PROBLEM: Output each record below exactly as it stands, leaving out the pictures.

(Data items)
○ ○ ○ ○ ○

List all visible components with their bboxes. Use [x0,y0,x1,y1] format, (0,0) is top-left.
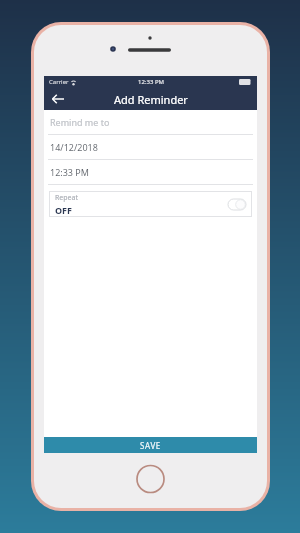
staticText: SAVE [140,440,161,451]
button[interactable]: 12:33 PM [44,160,257,185]
button[interactable]: SAVE [44,437,257,453]
button[interactable]: Back [47,88,69,110]
button[interactable]: 14/12/2018 [44,135,257,160]
staticText: 12:33 PM [50,166,89,178]
staticText: Add Reminder [114,92,188,107]
staticText: OFF [55,204,73,216]
staticText: 12:33 PM [138,78,164,86]
button[interactable]: Repeat [49,191,252,217]
button[interactable]: Toggle repeat [228,199,246,210]
staticText: 14/12/2018 [50,141,98,153]
staticText: Repeat [55,193,79,203]
staticText: Carrier [49,78,69,86]
button[interactable]: Remind me to [44,110,257,135]
staticText: Remind me to [50,116,110,128]
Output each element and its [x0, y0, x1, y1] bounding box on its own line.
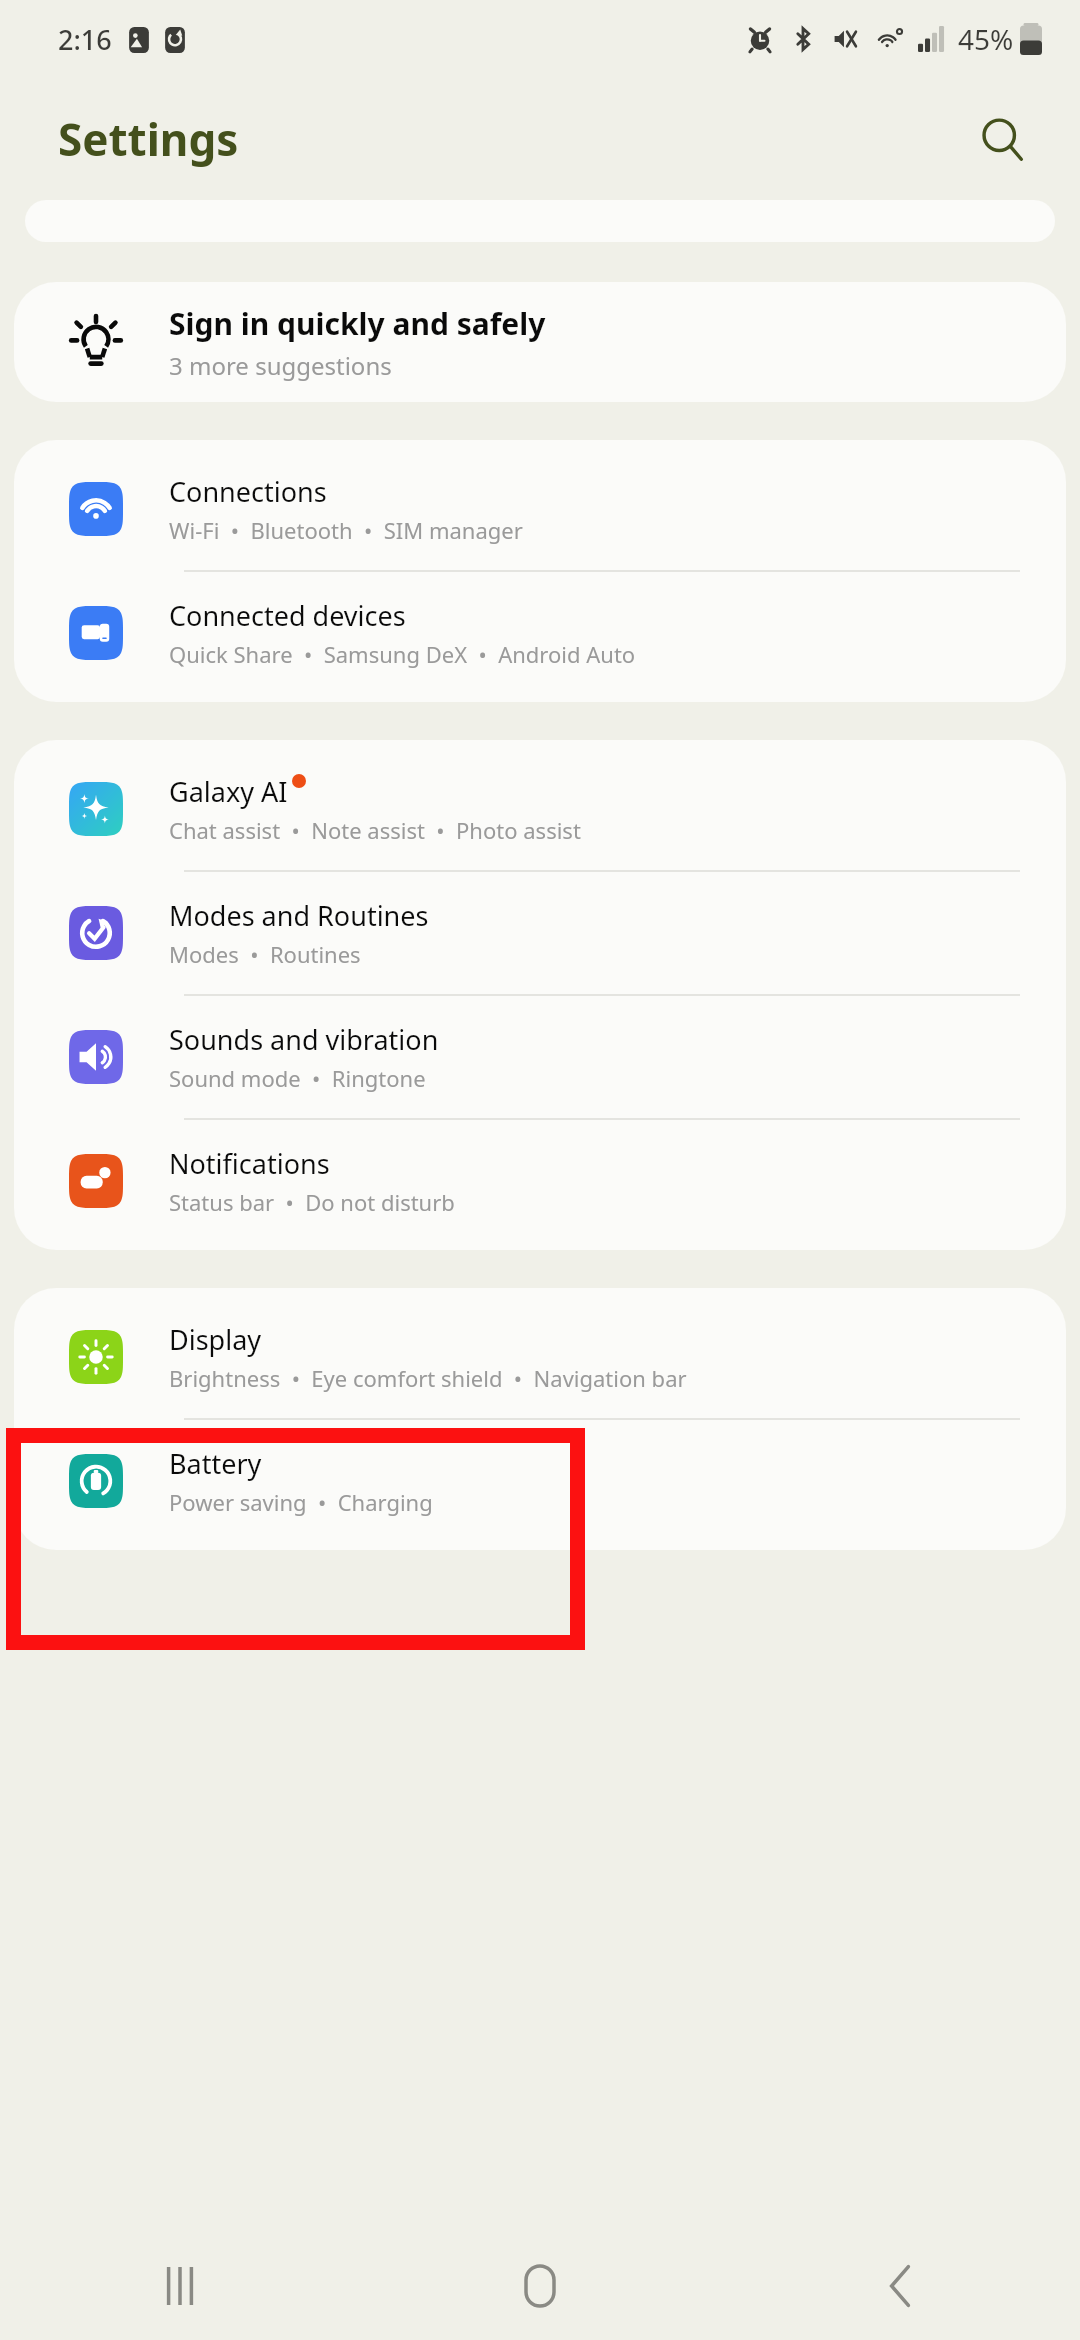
button[interactable]: Back	[720, 2232, 1080, 2340]
staticText: Modes and Routines	[169, 897, 429, 934]
staticText: 45%	[958, 20, 1014, 58]
button[interactable]: Battery	[14, 1420, 1066, 1542]
staticText: Notifications	[169, 1145, 330, 1182]
staticText: Modes • Routines	[169, 939, 361, 969]
staticText: Brightness • Eye comfort shield • Naviga…	[169, 1363, 687, 1393]
staticText: Chat assist • Note assist • Photo assist	[169, 815, 581, 845]
staticText: Status bar • Do not disturb	[169, 1187, 455, 1217]
staticText: Quick Share • Samsung DeX • Android Auto	[169, 639, 636, 669]
staticText: Sign in quickly and safely	[169, 303, 546, 344]
button[interactable]: Sounds and vibration	[14, 996, 1066, 1118]
staticText: 3 more suggestions	[169, 349, 392, 382]
staticText: Sounds and vibration	[169, 1021, 439, 1058]
button[interactable]: Connections	[14, 448, 1066, 570]
button[interactable]: Display	[14, 1296, 1066, 1418]
staticText: Sound mode • Ringtone	[169, 1063, 426, 1093]
button[interactable]: Modes and Routines	[14, 872, 1066, 994]
staticText: Galaxy AI	[169, 773, 288, 810]
staticText: Connections	[169, 473, 327, 510]
button[interactable]: Connected devices	[14, 572, 1066, 694]
staticText: Battery	[169, 1445, 262, 1482]
button[interactable]: Galaxy AI	[14, 748, 1066, 870]
staticText: Connected devices	[169, 597, 406, 634]
staticText: Display	[169, 1321, 262, 1358]
button[interactable]: Sign in quickly and safely	[14, 282, 1066, 402]
button[interactable]: Recents	[0, 2232, 360, 2340]
staticText: Settings	[58, 109, 239, 169]
staticText: 2:16	[58, 21, 112, 58]
staticText: Wi-Fi • Bluetooth • SIM manager	[169, 515, 523, 545]
button[interactable]: Notifications	[14, 1120, 1066, 1242]
staticText: Power saving • Charging	[169, 1487, 433, 1517]
button[interactable]: Home	[360, 2232, 720, 2340]
button[interactable]: Search	[966, 103, 1038, 175]
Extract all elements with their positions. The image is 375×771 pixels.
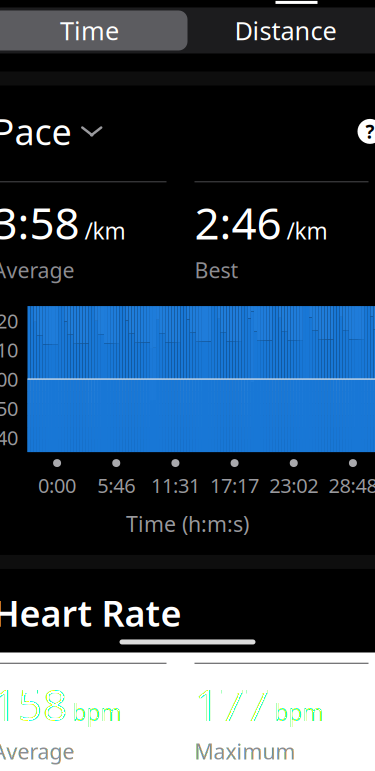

○ ○ ○ ○ ○

YOUR RESPONSE:
List all visible components with their bboxes. Use [x0,y0,x1,y1] format, (0,0) is top-left.
staticText: SAVE [140,440,161,451]
button[interactable]: 12:33 PM [44,160,257,185]
button[interactable]: SAVE [44,437,257,453]
button[interactable]: Back [47,88,69,110]
button[interactable]: 14/12/2018 [44,135,257,160]
staticText: 12:33 PM [50,166,89,178]
staticText: Add Reminder [114,92,188,107]
staticText: OFF [55,204,73,216]
staticText: 12:33 PM [138,78,164,86]
button[interactable]: Repeat [49,191,252,217]
button[interactable]: Toggle repeat [228,199,246,210]
staticText: 14/12/2018 [50,141,98,153]
staticText: Repeat [55,193,79,203]
staticText: Carrier [49,78,69,86]
button[interactable]: Remind me to [44,110,257,135]
staticText: Remind me to [50,116,110,128]
Output each element and its [x0, y0, x1, y1] bounding box on its own line.
button[interactable]: Back	[720, 2232, 1080, 2340]
staticText: Modes and Routines	[169, 897, 429, 934]
staticText: 45%	[958, 20, 1014, 58]
button[interactable]: Battery	[14, 1420, 1066, 1542]
staticText: Notifications	[169, 1145, 330, 1182]
staticText: Modes • Routines	[169, 939, 361, 969]
staticText: Brightness • Eye comfort shield • Naviga…	[169, 1363, 687, 1393]
staticText: Chat assist • Note assist • Photo assist	[169, 815, 581, 845]
staticText: Status bar • Do not disturb	[169, 1187, 455, 1217]
staticText: Quick Share • Samsung DeX • Android Auto	[169, 639, 636, 669]
staticText: Sign in quickly and safely	[169, 303, 546, 344]
button[interactable]: Sounds and vibration	[14, 996, 1066, 1118]
staticText: 3 more suggestions	[169, 349, 392, 382]
staticText: Sounds and vibration	[169, 1021, 439, 1058]
button[interactable]: Connections	[14, 448, 1066, 570]
button[interactable]: Display	[14, 1296, 1066, 1418]
staticText: Sound mode • Ringtone	[169, 1063, 426, 1093]
button[interactable]: Modes and Routines	[14, 872, 1066, 994]
staticText: Galaxy AI	[169, 773, 288, 810]
staticText: Connections	[169, 473, 327, 510]
button[interactable]: Connected devices	[14, 572, 1066, 694]
staticText: Battery	[169, 1445, 262, 1482]
button[interactable]: Galaxy AI	[14, 748, 1066, 870]
staticText: Connected devices	[169, 597, 406, 634]
staticText: Display	[169, 1321, 262, 1358]
button[interactable]: Sign in quickly and safely	[14, 282, 1066, 402]
button[interactable]: Recents	[0, 2232, 360, 2340]
staticText: Settings	[58, 109, 239, 169]
staticText: 2:16	[58, 21, 112, 58]
staticText: Wi-Fi • Bluetooth • SIM manager	[169, 515, 523, 545]
button[interactable]: Notifications	[14, 1120, 1066, 1242]
staticText: Power saving • Charging	[169, 1487, 433, 1517]
button[interactable]: Home	[360, 2232, 720, 2340]
button[interactable]: Search	[966, 103, 1038, 175]
Extract all elements with their positions. The image is 375×771 pixels.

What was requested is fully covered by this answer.